19 Release & Bail After someone is arrested, he or she may be released pending trial. Bail: $$$ or property that is guaranteed to the court if the accused fails to appear in court at a later date. Surety: a person who posts bail and accepts responsibility for an accused person. Other than money, bail conditions often include curfews and travel restrictions. Reverse Onus: when the burden of proof is placed on the accused to justify why they should be granted bail.

20 Awaiting Trial From the time an accused person is charged to the beginning of his or her trial, several motions and procedures take place: Disclosure Collection of evidence Court appearances Preliminary hearing Resolution discussions

21 Disclosure Prior to trial, the Crown must disclose, or reveal, all of their evidence to the defence. The accused must understand the evidence that may be used against him or her so he or she can build a defence and be granted a fair trial. The only thing that the defence must present to the Crown is an alibi defence, if they intend to use one. After disclosure has been received, a preliminary hearing is held.

22 Collecting Evidence Before a trial occurs, the Crown and defence have the right to examine all evidence collected by the police. Evidence includes anything that may be used against the accused in court, including weapons, clothing, blood, and fingerprints. In recent years, DNA has revolutionized the use of forensic sciences in law enforcement.

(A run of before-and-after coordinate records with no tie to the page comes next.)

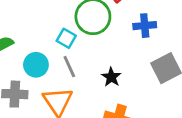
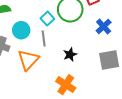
blue cross: (145, 26) -> (104, 26), turned 35

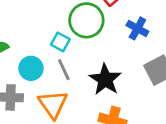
black star: (70, 54) -> (105, 79), size x1.6

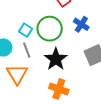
green circle: (86, 20) -> (50, 29), moved

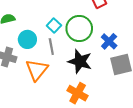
blue cross: (81, 24) -> (109, 41), moved
black star: (56, 59) -> (80, 61), turned -30

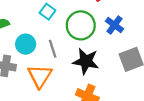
cyan square: (54, 26) -> (48, 12), moved
blue cross: (109, 41) -> (115, 25), moved

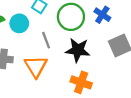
cyan circle: (26, 44) -> (19, 23), moved

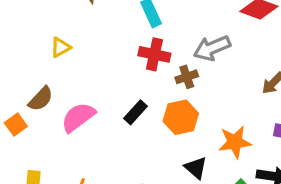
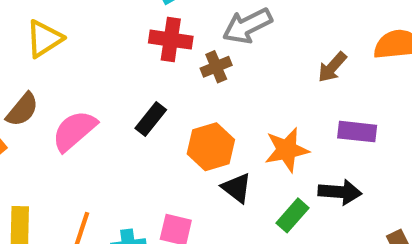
yellow triangle: (60, 47) -> (44, 39), size x1.4
orange hexagon: (181, 117) -> (211, 147), moved

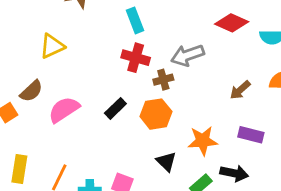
orange hexagon: (211, 147) -> (156, 114), moved

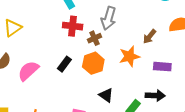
gray arrow: (188, 55) -> (109, 18), turned -45
orange star: (203, 141) -> (129, 56), moved

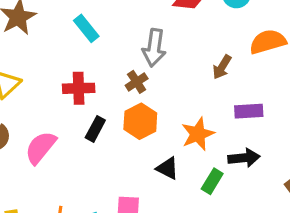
red cross: (73, 26) -> (79, 88), moved
orange star: (129, 56) -> (198, 134), moved

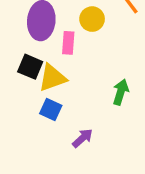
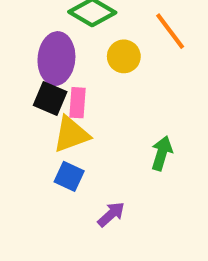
pink rectangle: (68, 43) -> (77, 103), moved
black square: (30, 67) -> (50, 99), moved

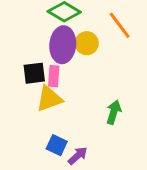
purple ellipse: (56, 59) -> (63, 45), moved
black square: (50, 99) -> (34, 73), turned -30
blue square: (69, 176) -> (57, 145), moved

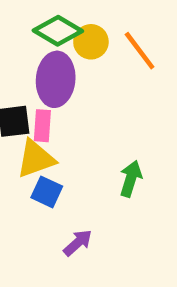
yellow circle: (87, 43) -> (91, 42), moved
blue square: (57, 145) -> (47, 192), moved

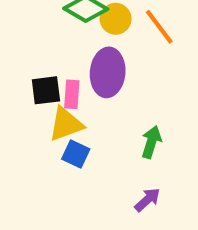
purple ellipse: (56, 79) -> (108, 72), moved
purple arrow: (78, 243) -> (147, 200), moved

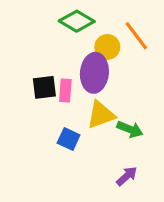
yellow circle: (116, 19) -> (107, 47), moved
yellow triangle: (66, 124) -> (101, 115), moved
green arrow: (151, 142) -> (130, 129), turned 95

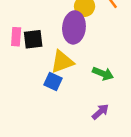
pink rectangle: (65, 91) -> (16, 37), moved
yellow triangle: (101, 115) -> (62, 62), moved

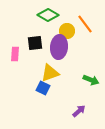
black square: (33, 39) -> (35, 43), moved
green arrow: (103, 74) -> (91, 80), moved

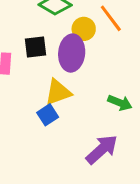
blue square: (43, 88) -> (48, 115), turned 32
purple arrow: (79, 111) -> (102, 149), size x1.6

Evidence is often found at the scene of the crime and during autopsies (determining a victim's cause of death).

23 Court Appearances When the accused appears in court, they may enter a plea of “guilty” or “not guilty.” If they plead “guilty,” they are deferred for sentencing; if they plead “not guilty,” there may be a trial. An adjournment occurs when the Crown or defence asks for a delay or postponement in proceedings. Provincial courts hear summary conviction offences and serious indictable offences. Provincial superior courts hear the most serious indictable offences (e.g. murder).

24 Preliminary Hearing This hearing is used to determine whether there is enough evidence to proceed to trial. During this hearing, a judge hears a description of Crown evidence and some Crown witness testimony. If there is not enough evidence to justify a trial, all charges against the accused are dropped. The Crown must establish a prima facie case— justification for a trial.

25 Resolution Discussions
These discussions occur between the Crown and defence before a trial begins in an attempt to resolve the case without going to trial. This often involves an accused person pleading guilty to a lesser charge or agreeing to a lighter sentence than he or she might receive if convicted in a court of law. A plea negotiation, also commonly known as a plea bargain, occurs when the Crown “makes a deal” with the accused—a guilty plea and/or additional information in exchange for a lighter penalty.